3

consider the following url http://www.google.com/url?rct=j&sa=t&url=http://www.ksat.com/news/father-of-woman-killed-in-memorial-day-floods-testifies-for-better-flood-warnings&ct=ga&cd=CAIyHWU3NmVhMGQ0NWQ3MmRmY2I6Y29tOmVuOlVTOlJM&usg=AFQjCNE_8XwECqkmyPIMzcSxCDh2hP16wQ. When i pass this url to JSOUP, the html content is not accurate. But when i open this url in browser, it will rediect to http://www.ksat.com/news/father-of-woman-killed-in-memorial-day-floods-testifies-for-better-flood-warnings.

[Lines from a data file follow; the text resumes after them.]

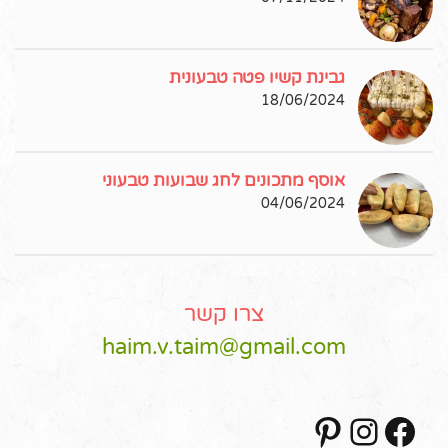
גבינת קשיו פטה טבעונית
18/06/2024
אוסף מתכונים לחג שבועות טבעוני
04/06/2024
צרו קשר
haim.v.taim@gmail.com
Pinterest
Instagram
Facebook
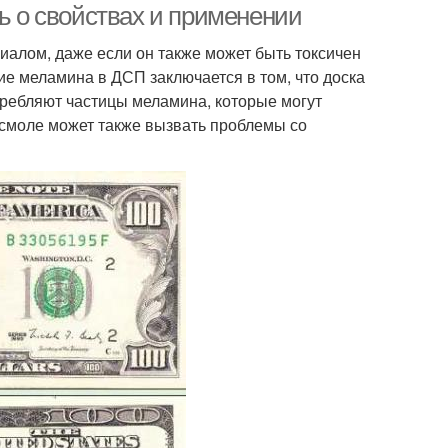
ть о свойствах и применении
алом, даже если он также может быть токсичен
ие меламина в ДСП заключается в том, что доска
требляют частицы меламина, которые могут
смоле может также вызвать проблемы со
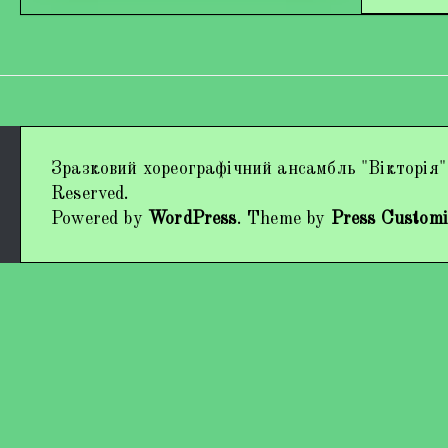
Дипломи та нагороди
Зразковий хореографічний ансамбль "Вікторія"
Наші виступи
Reserved.
Powered by
WordPress
. Theme by
Press Customi
Працівники колективу
Кохно Вікторія Вікторівна
Гладун Вероніка Олегівна
Богуненко Денис Олександрович
Гірієнко Ірина Михайлівна
Учасники колективу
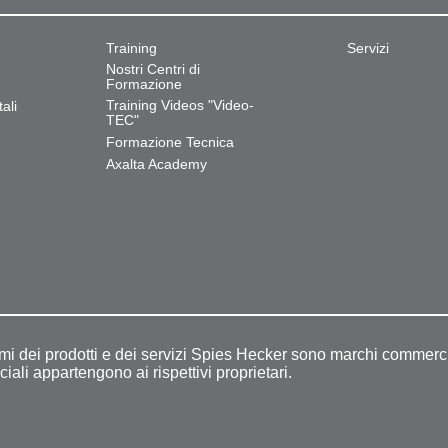
Training
Servizi
Nostri Centri di
Formazione
Training Videos "Video-
ali
TEC"
Formazione Tecnica
Axalta Academy
omi dei prodotti e dei servizi Spies Hecker sono marchi commerci
ciali appartengono ai rispettivi proprietari.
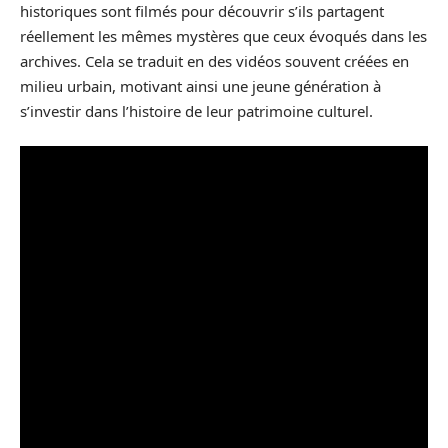
historiques sont filmés pour découvrir s’ils partagent
réellement les mêmes mystères que ceux évoqués dans les
archives. Cela se traduit en des vidéos souvent créées en
milieu urbain, motivant ainsi une jeune génération à
s’investir dans l’histoire de leur patrimoine culturel.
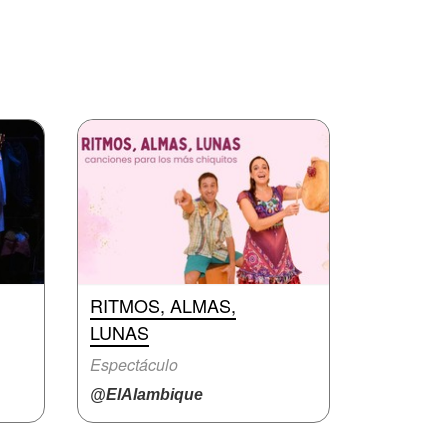
RITMOS, ALMAS,
LUNAS
Espectáculo
@ElAlambique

Then, i passed this url to jsoup, now i am getting the exact html content.

How can i get the exact html content from the first url??

I have tried many options

        Response response = Jsoup.connect(url).followRedirects(true).timeout(timeOut*1000).userAgent(userAgent).execute();
        int status = response.statusCode();
        if (status == HttpURLConnection.HTTP_MOVED_TEMP || status == HttpURLConnection.HTTP_MOVED_PERM || status == HttpURLConnection.HTTP_SEE_OTHER) {
            redirectUrl = response.header("location");
            response = Jsoup.connect(redirectUrl).followRedirects(false).timeout(timeOut*1000).userAgent(userAgent).execute();
        }
        Document doc=response.parse();

I tried many user agents, .referrer("http://google.com") options etc. I am currently using jsoup version 1.8.3.

din_oops
  • 698
  • 1
  • 9
  • 27

1 Answers1

3

Google returns an html page with a JavaScript/META redirect:

<script>window.googleJavaScriptRedirect=1</script><script>var n={navigateTo:function(b,a,d){if(b!=a&&b.google){if(b.google.r){b.google.r=0;b.location.href=d;a.location.replace("about:blank");}}else{a.location.replace(d);}}};n.navigateTo(window.parent,window,"http://www.ksat.com/news/father-of-woman-killed-in-memorial-day-floods-testifies-for-better-flood-warnings");
</script><noscript><META http-equiv="refresh" content="0;URL='http://www.ksat.com/news/father-of-woman-killed-in-memorial-day-floods-testifies-for-better-flood-warnings'"></noscript>

That is different from HTTP redirect headers and since Jsoup does not interpret JavaScript you are out of luck.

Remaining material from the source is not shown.